É necessário contemplar ainda o que a mulher fará com o seu corpo no puerpério. Ela precisou se construir enquanto gestante, tomar como erógeno um corpo novo, cheio de curvas até então desconhecidas, uma casa temporária para o seu filho. Mesmo quando ocorre um trabalho de parto onde o tempo, com um crescente de intensidades se faz presente ou quando a mulher pôde elaborar algo desta separação durante a gestação, ainda assim o dar à luz caracteriza um processo traumático. Aqui considero o trauma em seu caráter de excesso, de experiência excessiva em sua intensidade, impossível de subjetivação imediata. O parto põe em cena duas questões irrepresentáveis, sem registro inconsciente, como diz Freud: o sexo e a morte. Há de se considerar os famosos baby blues, as suaves depressões do puerpério como tentativas de elaborar algo dessa experiência traumática. Um tempo de dois corpos é inaugurado. Reitero que esta experiência pode caracterizar alívio, angústia ou ainda outra coisa mas não tem como prescindir da intensidade e do encontro com questões que nem mesmo o inconsciente comporta, além de outras tantas recalcadas que sinalizam algo da vivência edípica daquela mulher. 

Para criar um humano – a função materna contém um tanto de criação, de invenção – a mulher fará do seu corpo um palco para interpretar as necessidades do bebê, que lhe chegam como uma demanda. Afinal, o que o bebê quer quando chora? Freud dirá que no início da estruturação do aparelho psíquico o que ocorre essencialmente é aumento e diminuição da tensão. Se o bebê sente fome ou algum outro desconforto há aumento de tensão no interior do aparelho. Esse desprazer é manifestado pelo choro que a mãe interpreta como um apelo. Ela oferece então seu peito, por exemplo. Mas o que de fato irá satisfazê-lo? Se foi o leite, o calor do corpo materno, seu cheiro, sua voz, o toque da mãe o que satisfez o bebê é algo de inalcançável. A pulsão concerne a este campo de um a mais, além da necessidade.

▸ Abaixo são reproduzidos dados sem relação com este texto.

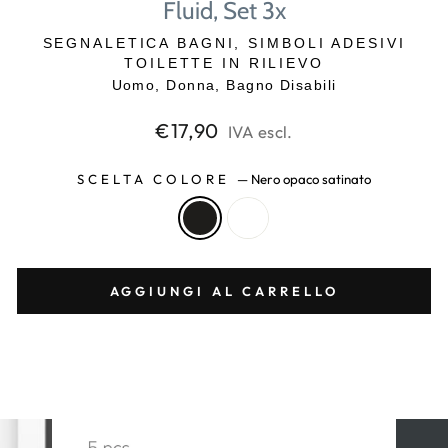
Fluid, Set 3x
SEGNALETICA BAGNI, SIMBOLI ADESIVI
TOILETTE IN RILIEVO
Uomo, Donna, Bagno Disabili
Prezzo
€17,90
IVA escl.
di
listino
SCELTA COLORE
—
Nero opaco satinato
AGGIUNGI AL CARRELLO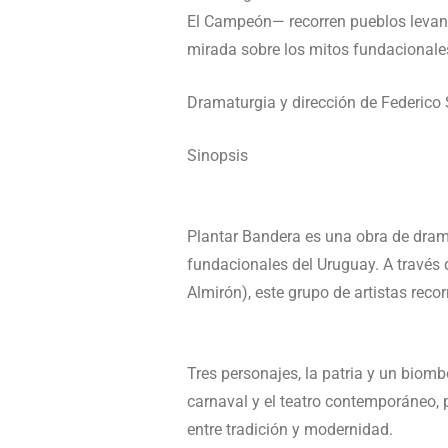
El Campeón— recorren pueblos levanta
mirada sobre los mitos fundacionale
Dramaturgia y dirección de Federico S
Sinopsis
Plantar Bandera es una obra de drama
fundacionales del Uruguay. A través 
Almirón), este grupo de artistas reco
Tres personajes, la patria y un biomb
carnaval y el teatro contemporáneo, p
entre tradición y modernidad.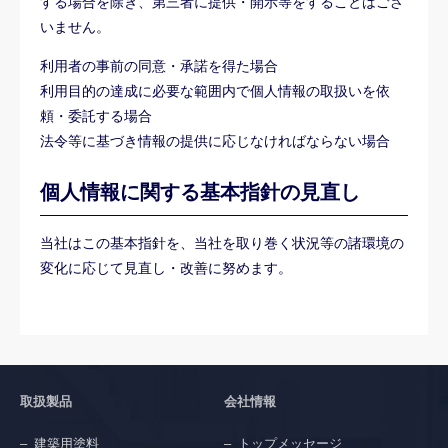
する場合を除き、第三者に提供・開示等をすることはござ
いません。
利用者の事前の同意・承諾を得た場合
利用目的の達成に必要な範囲内で個人情報の取扱いを依
頼・委託する場合
法令等に基づき情報の提供に応じなければならない場合
個人情報に関する基本指針の見直し
当社はこの基本指針を、当社を取り巻く状況等の諸環境の
変化に応じて見直し・改善に努めます。
取扱製品
会社情報
建築用塗料
トップメッセージ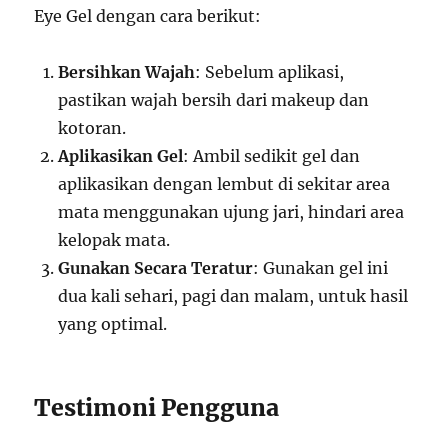
Eye Gel dengan cara berikut:
Bersihkan Wajah
: Sebelum aplikasi,
pastikan wajah bersih dari makeup dan
kotoran.
Aplikasikan Gel
: Ambil sedikit gel dan
aplikasikan dengan lembut di sekitar area
mata menggunakan ujung jari, hindari area
kelopak mata.
Gunakan Secara Teratur
: Gunakan gel ini
dua kali sehari, pagi dan malam, untuk hasil
yang optimal.
Testimoni Pengguna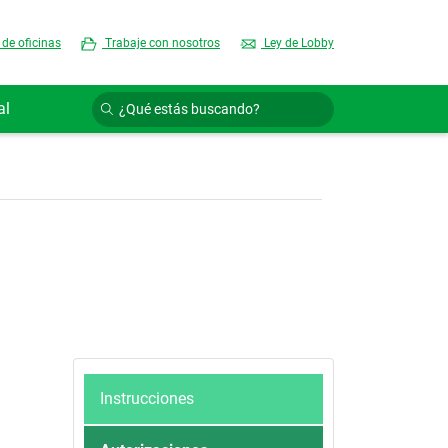
 de oficinas
Trabaje con nosotros
Ley de Lobby
al
Instrucciones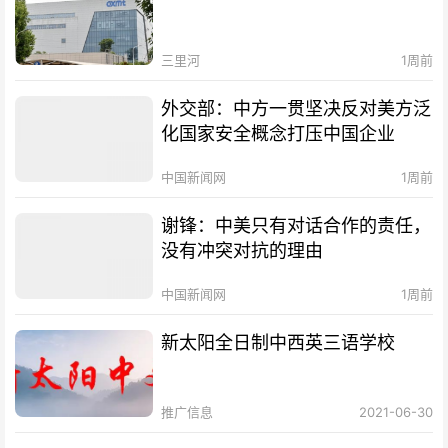
三里河
1周前
外交部：中方一贯坚决反对美方泛
化国家安全概念打压中国企业
中国新闻网
1周前
谢锋：中美只有对话合作的责任，
没有冲突对抗的理由
中国新闻网
1周前
新太阳全日制中西英三语学校
推广信息
2021-06-30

Quando a mãe acolhe o bebê que chora, ela o faz também com palavras, modulando sua voz. Ela o contorna com seus significantes, atribui sentidos onde ainda não há e assim vai operando uma borda, bordando o corpo do bebê, estabelecendo delineamentos: fura com a palavra ao mesmo tempo que a enlaça no corpo.  

O bebê precisa neste tempo, para humanizar-se, de um corpo vivo, algum que ressoe o que é próprio da vida. É este o som que pode acalmá-lo através de uma voz cantante, um embalar particular. É justamente uma certa inconstância que vai imprimir no bebê os ritmos do mundo. Para cada bebê, uma mãe com ritmos particulares, mesmo quando esta mulher tem outros filhos.  

Descrevi até aqui alguns momentos de construção de corpos. Agora se faz necessário perguntar: o que torna possível, para uma mulher, realizar esta função?

Didier-Weill assinala que um dos primeiros jogos das meninas é saltar no ar, pular corda. Ela se lança com seu corpo apostando que o chão estará lá em seu retorno porém sem esta garantia. E ela o faz com prazer. Lançar-se no ar com o próprio corpo e retirar satisfação disto não é qualquer coisa. 

A imagem desta brincadeira veicula uma articulação possível entre a feminilidade e a maternidade. Quando a mulher pode vivenciar esta experiência de lançar-se com seu corpo na maternidade, não como sua única saída ou como a ideal, mas por desejo, ela se permite ser afetada pelo bebê e afetá-lo: ao identificar-se com aquele corpinho e supor um sujeito por vir, promove as interpretações que pouco a pouco o localizarão no campo do humano. Há uma língua entre ambos, muito particular porque se trata de palavras investidas de desejo. É a própria satisfação da mãe que inaugura o campo erógeno para o bebê. 

Vivemos um tempo em que o saber científico/tecnológico pretende atravessar o campo da construção da subjetividade. Sendo assim, me senti convocada a evidenciar o lugar do corpo. Este saber do corpo que não é instintivo e tampouco pode ser dominado por ensinamentos pedagógicos ou técnicos mas que pode carecer de uma afirmação e de um reconhecimento de alguns outros para poder dar conta do campo da maternidade. Uma mãe não precisa padecer no paraíso, ela irá vacilar. Mas também recolherá um prazer quando, ainda que exausta, puder se permitir o deleite de olhar seu bebê dormir. O que é particular do campo do gozo, diz Lacan, é que ele não serve pra nada. Não abarca o campo da utilidade. É preciso que seja dado a mãe o reconhecimento de que, quando há um desejo dirigido àquele bebê, quando a linguagem está encarnada, lhe será possível atendê-lo, construir um corpo com este saber que lhe afeta e ressoa em sua própria carne. 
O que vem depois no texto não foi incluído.